Rugby Australia has told Israel Folau it will terminate his contract unless the Wallabies superstar can explain his latest social media attacks on homosexuals.
Folau posted on his Instagram page on Wednesday night, claiming Hell awaited "drunks, homosexuals, adulterers, liars, fornicators, thieves, atheists, idolaters" unless they repented.
He also slammed the Tasmania state government for making gender optional on birth certificates.
- Rugby Australia blasts Folau over controversial social media posts
- Ryan Bridge: Why nobody should be offended by Israel Folau
- Rugby community slams Folau's anti-gay posts
Rugby Australia was very quick to condemn his comments and have now gone one further, as it sharpens its knife for the final cut.
"In the absence of compelling mitigating factors, it is our intention to terminate his contract," Rugby Australia and the New South Wales Rugby Union said in a statement on Thursday night.
RA chief executive Raelene Castle and NSWRU CEO Andrew Hore confirmed the two bodies had tried repeatedly to contact Folau through Thursday, but he had failed to respond.
"Whilst Israel is entitled to his religious beliefs, the way in which he has expressed these beliefs is inconsistent with the values of the sport," said their statement.
"We want to make it clear that he does not speak for the game with his recent social media posts.
"Israel has failed to understand that the expectation of him as a Rugby Australia and NSW Waratahs employee is that he cannot share material on social media that condemns, vilifies or discriminate against people on the basis of their sexuality."

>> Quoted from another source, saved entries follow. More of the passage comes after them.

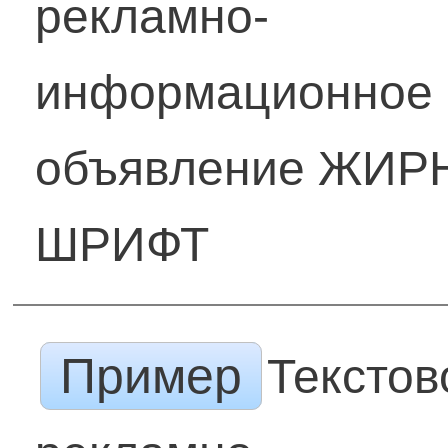
рекламно-
информационное
объявление ЖИ
ШРИФТ
Пример
Текстов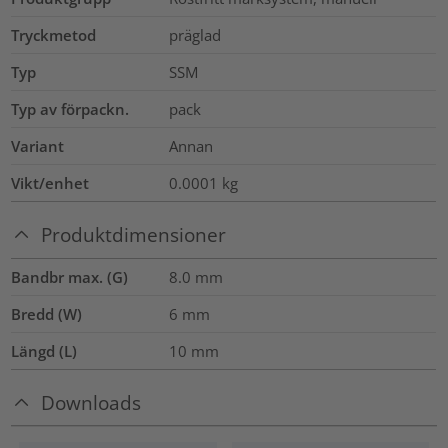
Tryckmetod
präglad
Typ
SSM
Typ av förpackn.
pack
Variant
Annan
Vikt/enhet
0.0001
kg
Produktdimensioner
Bandbr max. (G)
8.0
mm
Bredd (W)
6
mm
Längd (L)
10
mm
Downloads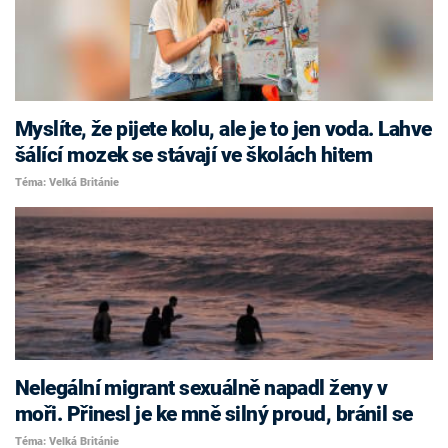
Myslíte, že pijete kolu, ale je to jen voda. Lahve
šálící mozek se stávají ve školách hitem
Téma: Velká Británie
Nelegální migrant sexuálně napadl ženy v
moři. Přinesl je ke mně silný proud, bránil se
Téma: Velká Británie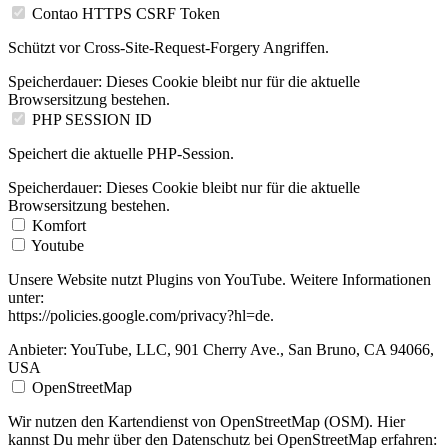
Contao HTTPS CSRF Token
Schützt vor Cross-Site-Request-Forgery Angriffen.
Speicherdauer:
Dieses Cookie bleibt nur für die aktuelle
Browsersitzung bestehen.
PHP SESSION ID
Speichert die aktuelle PHP-Session.
Speicherdauer:
Dieses Cookie bleibt nur für die aktuelle
Browsersitzung bestehen.
Komfort
Youtube
Unsere Website nutzt Plugins von YouTube. Weitere Informationen
unter:
https://policies.google.com/privacy?hl=de.
Anbieter:
YouTube, LLC, 901 Cherry Ave., San Bruno, CA 94066,
USA
OpenStreetMap
Wir nutzen den Kartendienst von OpenStreetMap (OSM). Hier
kannst Du mehr über den Datenschutz bei OpenStreetMap erfahren: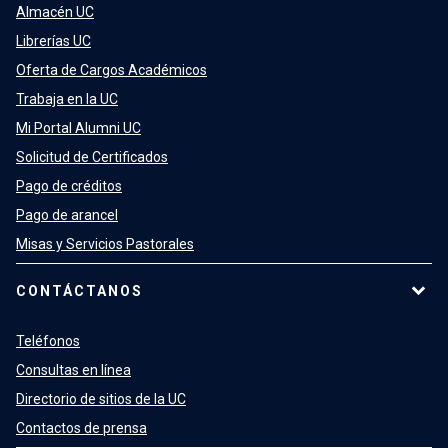
Almacén UC
Librerías UC
Oferta de Cargos Académicos
Trabaja en la UC
Mi Portal Alumni UC
Solicitud de Certificados
Pago de créditos
Pago de arancel
Misas y Servicios Pastorales
CONTÁCTANOS
Teléfonos
Consultas en línea
Directorio de sitios de la UC
Contactos de prensa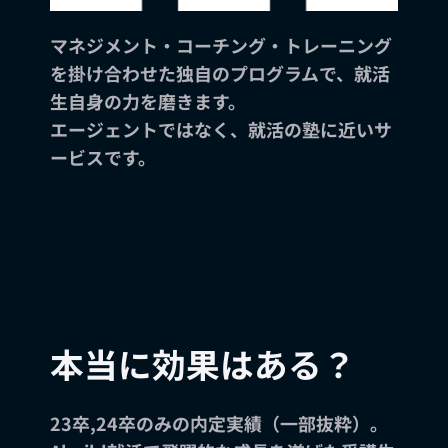
マネジメント・コーチング・トレーニング
を掛け合わせた独自のプログラムで、就活
生自身の力を磨きます。
エージェントではなく、就活の塾に近いサ
ービスです。
本当に効果はある？
23卒,24卒のみの内定実績（一部抜粋）。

The statement affirmed that rugby wanted everyone to feel welcome, regardless of race, gender, religion or sexuality.
"As a code, we have made it clear to Israel - formally and repeatedly - that any social media posts or commentary that is in any way disrespectful to people because of their sexuality will result in disciplinary action."

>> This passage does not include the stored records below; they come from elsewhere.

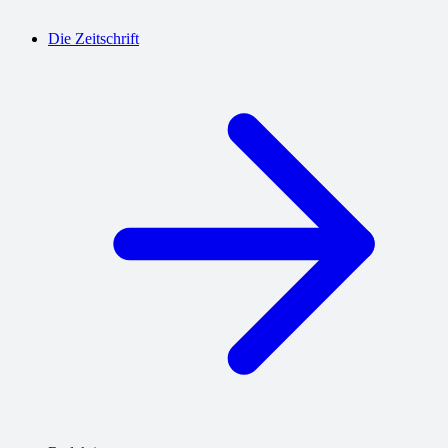
Die Zeitschrift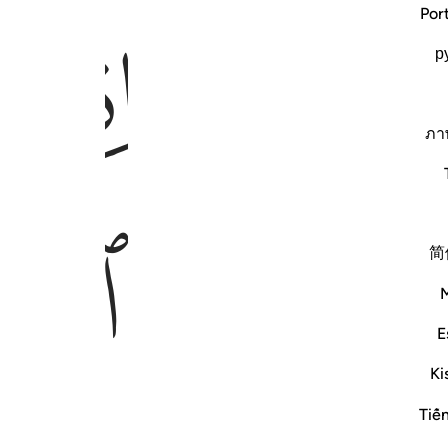
ﱇ
Por
р
ภา
ﱉ
ﱊ
简
E
Ki
Tiế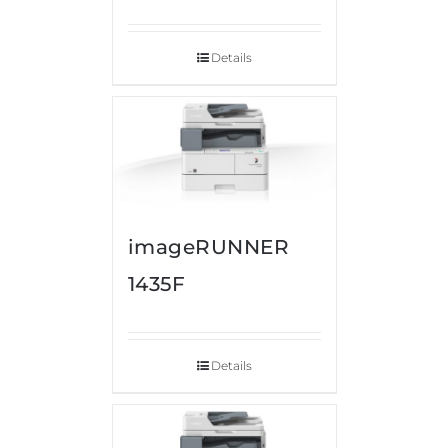
Details
imageRUNNER
1435F
Details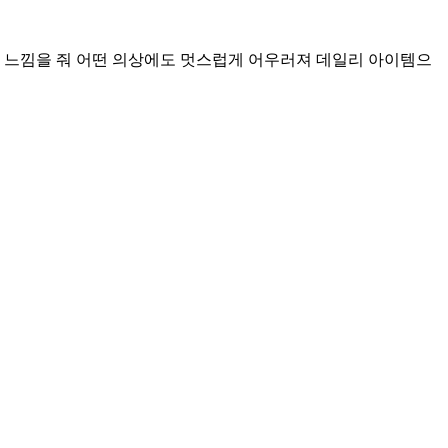
 느낌을 줘 어떤 의상에도 멋스럽게 어우러져 데일리 아이템으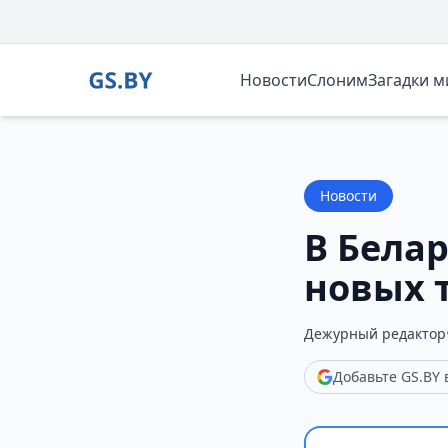
Новости
Слоним
Загадки 
Новости
В Бела
новых 
Дежурный редактор
Добавьте GS.BY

Wallabies sponsor Qantas condemns Folau's outburst
Earlier on Thursday, major sponsor Qantas joined the chorus for Rugby Australia to reconsider its ties with Folau.
Wallabies legend Mark Ella told Newshub he doubted RA had the courage to dump Folau in a World Cup year, but the star's comments began to have serious financial implications that couldn't be ignored.
It probably slipped Folau's mind - again - that Qantas chief executive Alan Joyce was openly gay, which probably explained why Rugby Australia was very quick to dismiss Folau's views.
"These comments are really disappointing, and clearly don't reflect the spirit of inclusion and diversity that we support," a Qantas statement said.
"We are pleased to see Rugby Australia's condemnation of the comments and will await the outcome of their review."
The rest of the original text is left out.